The Heathrow debate. Again!

By | Category: Travel news
panoramic view of Heathrow

Heathrow showing, to the north, where a new runway might go

Bored readers turn away now. Yesterday the government announced that it would re-open the consultation period on airport expansion in the south east of England to last until December.


Last month it announced that there was new evidence unavailable during the initial consultation process that ended in May. Primarily this evidence is a new forecast of aviation demand for the south east showing that capacity would be reached earlier than thought and a need to take into account the government’s national air quality plan which it announced last July.

The aviation forecast – all 149 pages of it – was only published yesterday. It says that “adding a new runway at either Gatwick or Heathrow facilitates faster national growth.” And that passenger growth outside London will continue to grow.
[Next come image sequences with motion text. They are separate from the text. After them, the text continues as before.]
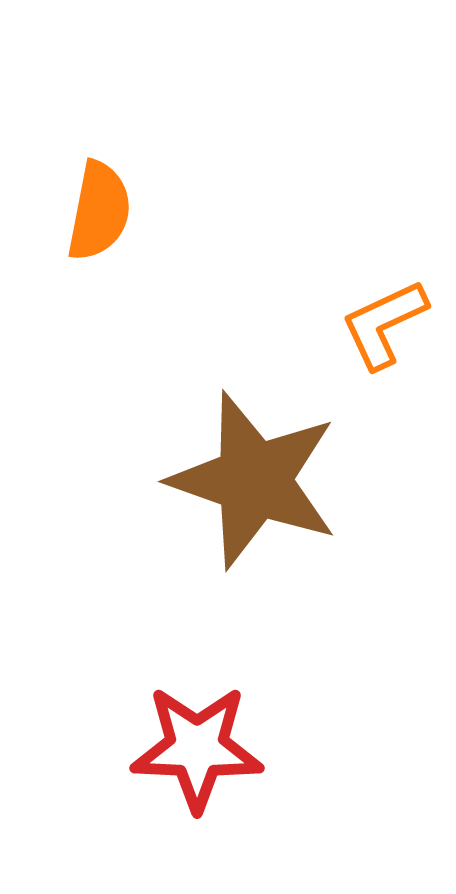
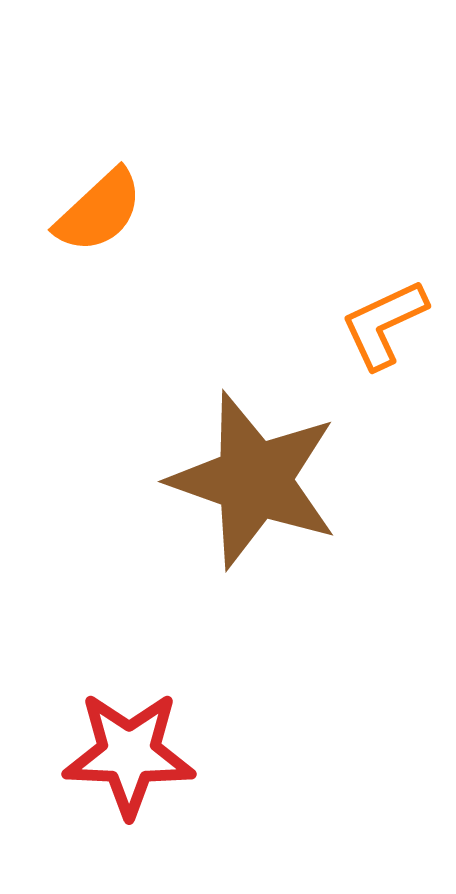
orange semicircle: rotated 36 degrees clockwise
red star: moved 68 px left, 6 px down
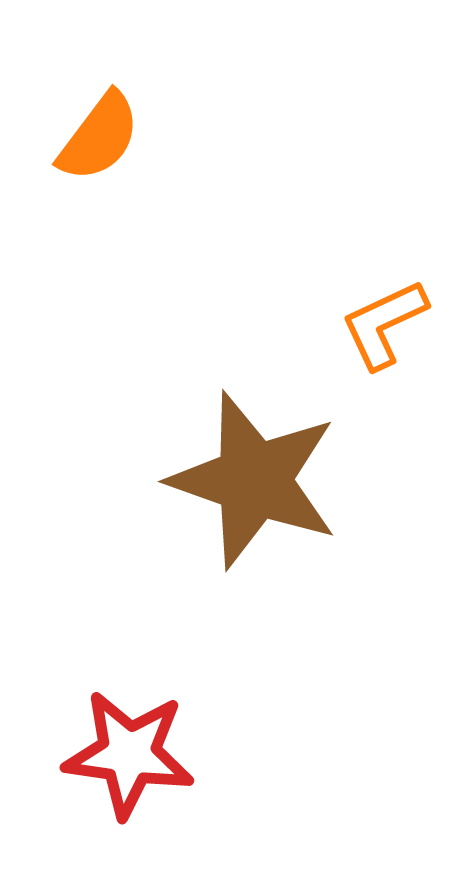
orange semicircle: moved 74 px up; rotated 10 degrees counterclockwise
red star: rotated 6 degrees clockwise
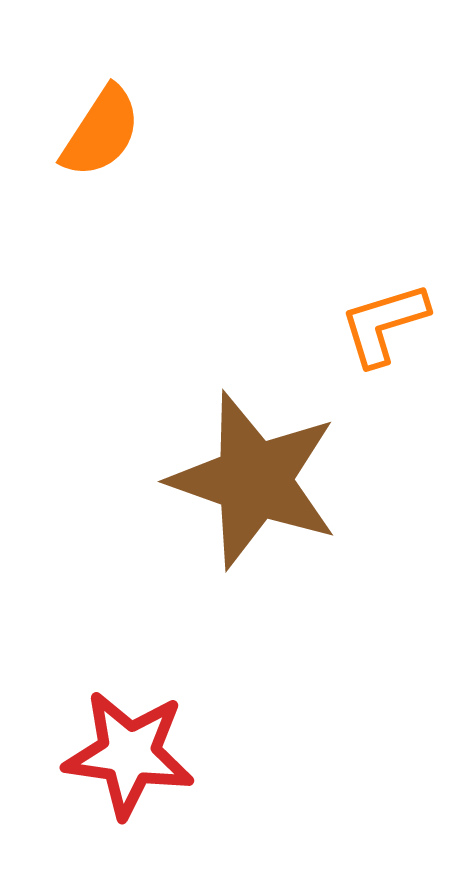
orange semicircle: moved 2 px right, 5 px up; rotated 4 degrees counterclockwise
orange L-shape: rotated 8 degrees clockwise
I have to confess that I haven’t read the whole document yet (I plead time constraints for this update in JaT) but I see no forecast of the impact of Brexit which might alter these figures one way or the other. The report does point out the problems forecasting as far ahead as 2050. It also looks at the growth in CO2 emissions but plane makers are making planes ever more fuel efficient. We might have electric powered planes by 2050 or solar powered ones. Look at the changes in aircraft development between 1920 and 1950 which went from biplanes to jets. The thirty years up until 2050 might bring similar developments such as vertical take-off planes that require less airport space.

Forget the long term forecast; what is likely to happen over the next ten years? Demand will probably still increase in the south east as will demand elsewhere in our countries. But time and time again, international airlines have pulled out of long-haul flights from the regions due to it being unviable. The main long-haul airlines operating from regional airports are Middle Eastern ones and only they know how viable the routes are to them but when I have travelled on regional flights to hub in the Middle East before an onward flight, the aircraft hads been less than half full.

We will now have another couple of months of arguments with exaggerated claims by different sides.